Provided material »
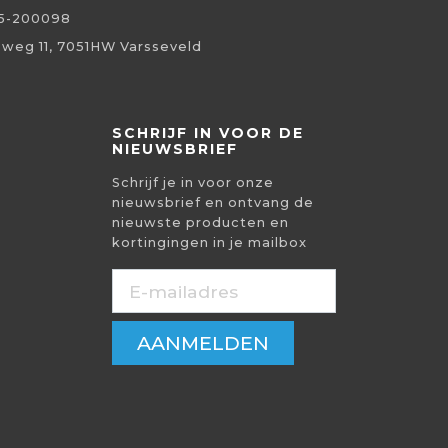
5-200098
eweg 11, 7051HW Varsseveld
SCHRIJF IN VOOR DE
NIEUWSBRIEF
Schrijf je in voor onze
nieuwsbrief en ontvang de
nieuwste producten en
kortingingen in je mailbox
AANMELDEN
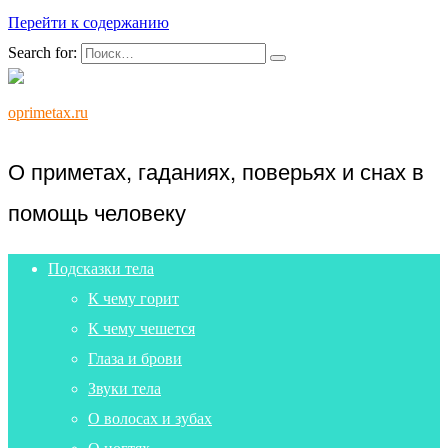
Перейти к содержанию
Search for:
oprimetax.ru
О приметах, гаданиях, поверьях и снах в
помощь человеку
Подсказки тела
К чему горит
К чему чешется
Глаза и брови
Звуки тела
О волосах и зубах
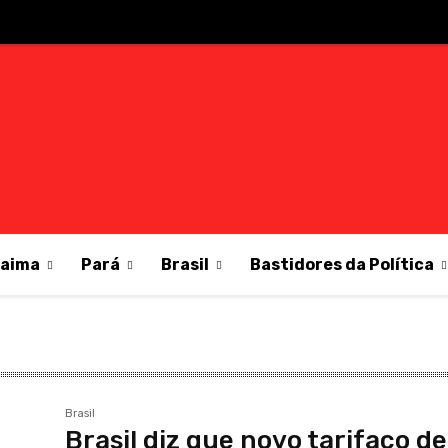
raima
Pará
Brasil
Bastidores da Política
Brasil
Brasil diz que novo tarifaço de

Exercise brief » With the pictures omitted, repeat the full set of records above exactly.

Solution for this problem »
5-200098
eweg 11, 7051HW Varsseveld
SCHRIJF IN VOOR DE
NIEUWSBRIEF
Schrijf je in voor onze
nieuwsbrief en ontvang de
nieuwste producten en
kortingingen in je mailbox
AANMELDEN
Перейти к содержанию
Search for:
oprimetax.ru
О приметах, гаданиях, поверьях и снах в
помощь человеку
Подсказки тела
К чему горит
К чему чешется
Глаза и брови
Звуки тела
О волосах и зубах
raima
Pará
Brasil
Bastidores da Política
Brasil
Brasil diz que novo tarifaço de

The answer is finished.